The Three S’s of Maintaining Cash Flow
The term, “you never really know a person until you marry them,” stands true in the attorney-client relationships. Because of this, it’s important to do your due diligence on prospective clients and to also encourage them to do the same for you! The goal is to get to TRY to get to know your client on a personal and business level so you can not only establish if you’re a good fit for each other, but also so you’re able to set in place the best collection plan as possible.
I know you’re laughing to yourself thinking, “if only it were that easy.” I’m here to tell you it is. Just because a prospective client comes into your office with a problem, doesn’t mean you have to take them on as a client. It can be a difficult thing to do, especially as a solo attorney. However, you are likely better off if you can read the signs on the wall before you write up their agreement.

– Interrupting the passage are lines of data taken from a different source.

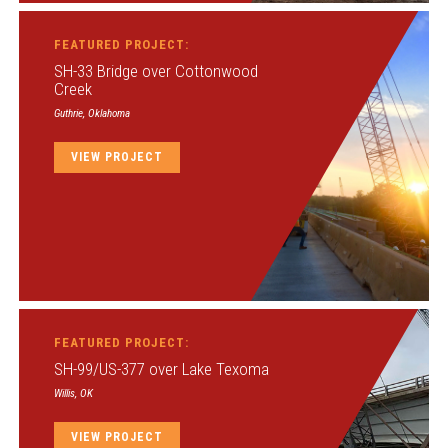
FEATURED PROJECT:
SH-33 Bridge over Cottonwood
Creek
Guthrie, Oklahoma
VIEW PROJECT
FEATURED PROJECT:
SH-99/US-377 over Lake Texoma
Willis, OK
VIEW PROJECT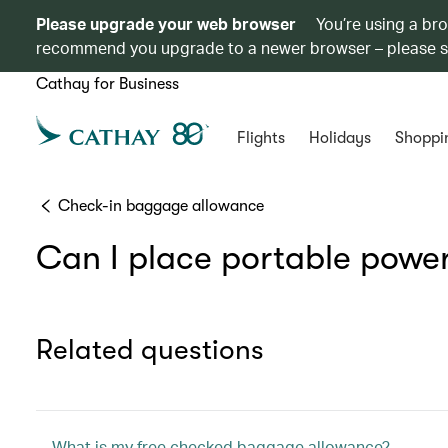
Please upgrade your web browser
You’re using a br
recommend you upgrade to a newer browser – please 
Cathay for Business
Flights
Holidays
Shoppi
Check-in baggage allowance
Can I place portable powe
Related questions
What is my free checked baggage allowance?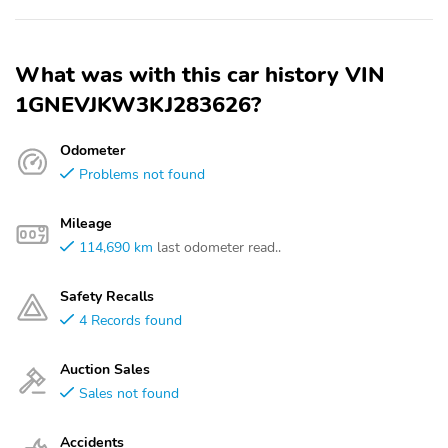
What was with this car history VIN
1GNEVJKW3KJ283626?
Odometer
Problems not found
Mileage
114,690 km
last odometer read..
Safety Recalls
4 Records found
Auction Sales
Sales not found
Accidents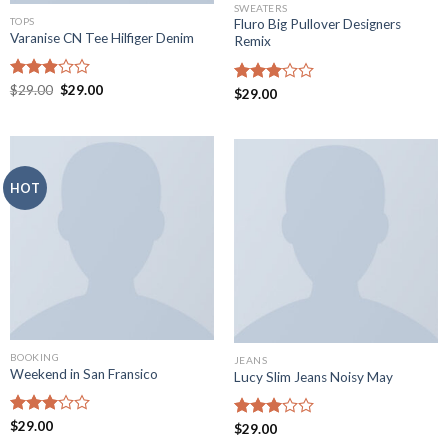
SWEATERS
TOPS
Fluro Big Pullover Designers
Varanise CN Tee Hilfiger Denim
Remix
Rated
$
29.00
$
29.00
Rated
$
29.00
2.94
3.01
out of
out of
5
5
HOT
BOOKING
JEANS
Weekend in San Fransico
Lucy Slim Jeans Noisy May
Rated
$
29.00
Rated
$
29.00
3.01
2.95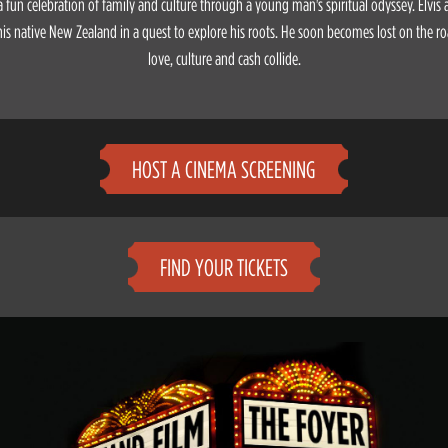
 a fun celebration of family and culture through a young man's spiritual odyssey. Elvis
his native New Zealand in a quest to explore his roots. He soon becomes lost on the ro
love, culture and cash collide.
HOST A CINEMA SCREENING
FIND YOUR TICKETS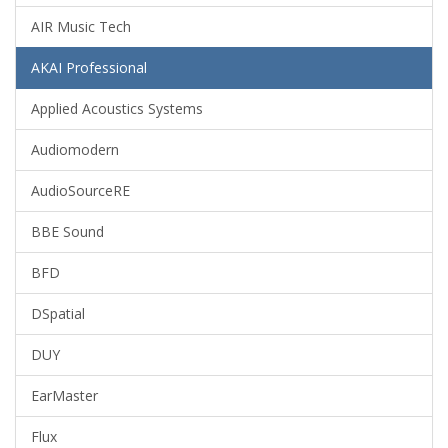
AIR Music Tech
AKAI Professional
Applied Acoustics Systems
Audiomodern
AudioSourceRE
BBE Sound
BFD
DSpatial
DUY
EarMaster
Flux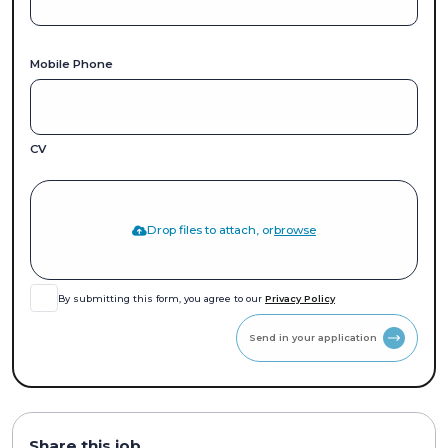
Mobile Phone
CV
Drop files to attach, or
browse
By submitting this form, you agree to our
Privacy Policy
Send in your application
Share this job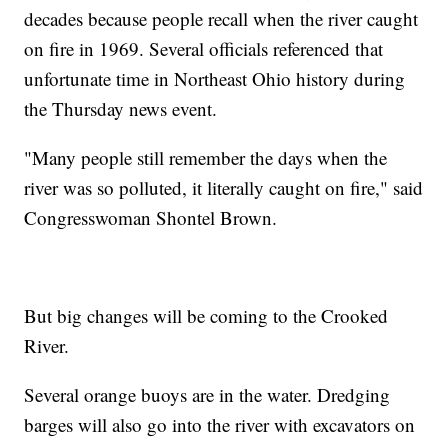
decades because people recall when the river caught
on fire in 1969. Several officials referenced that
unfortunate time in Northeast Ohio history during
the Thursday news event.
"Many people still remember the days when the
river was so polluted, it literally caught on fire," said
Congresswoman Shontel Brown.
But big changes will be coming to the Crooked
River.
Several orange buoys are in the water. Dredging
barges will also go into the river with excavators on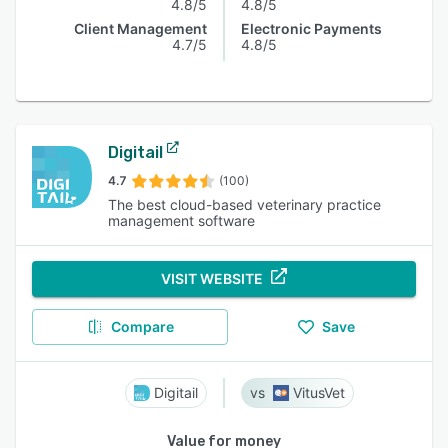
4.8/5
4.8/5
Client Management
Electronic Payments
4.7/5
4.8/5
Digitail
4.7
(100)
The best cloud-based veterinary practice
management software
VISIT WEBSITE
Compare
Save
Digitail
VitusVet
Value for money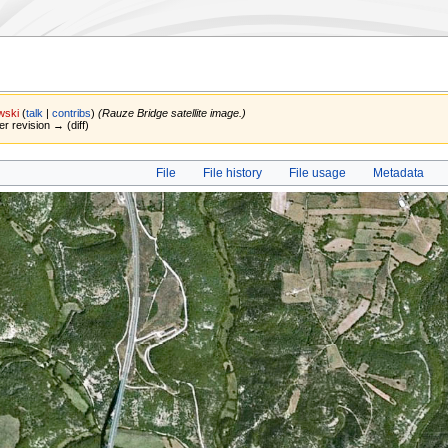
wski
(
talk
|
contribs
)
(Rauze Bridge satellite image.)
er revision → (diff)
File
File history
File usage
Metadata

With that being said, at some point in an attorney’s career, they will experience difficult clients that will result in neglected payment.
I’ve outlined a process below that can be implemented at the beginning stages of your attorney-client relationship to position yourself to maintain good cash flow and improve the quality of your client relationships.
- Determine policies and procedures, holding your staff accountable to the procedures in place. Having defined policies and procedures that are office-wide not only help prevent errors, but it also sets the tone and expectations for all client relationships.
- Outline your fee structure in a way the client will be able to understand. Review it with the client letting them know when you expect to be paid the amount, reviewing the consequences if it doesn’t happen.
- Make paying easy by sending invoices online and offering online payments.
- Encourage online payments by using incentives. For instance: offering a lower rate etc., if the client pays online.
- Document and commence a process for collections calls.
- Determine and notate your client’s schedules so you know the best times to reach them.
- Collect additional names of numbers of individuals who can be contacted, on the client’s behalf, in the event the client can’t be reached.
- If any changes are made against the previously signed agreement, issue revisions accordingly.
- Keep the line of communication open with your clients, establishing boundaries yet keeping them in the loop of any and all changes with their case, whether it’s you contacting them or your support staff.
- Honestly advise the client on their chances of winning their case, providing settlement offers and other possible resolutions.
- Submit any and all legal documents in a timely matter.
- Encourage your clients to connect to your firm’s social media platforms, allowing them to feel connected 24/7.
There is no magic wand we can wave those difficult clients to pay on time and this information will vary based on the type of case and location. However, if you’re willing to restructure some of your policies and procedures, it is very possible to build a practice that is relatively free of problem clients and maintains a strong cash flow.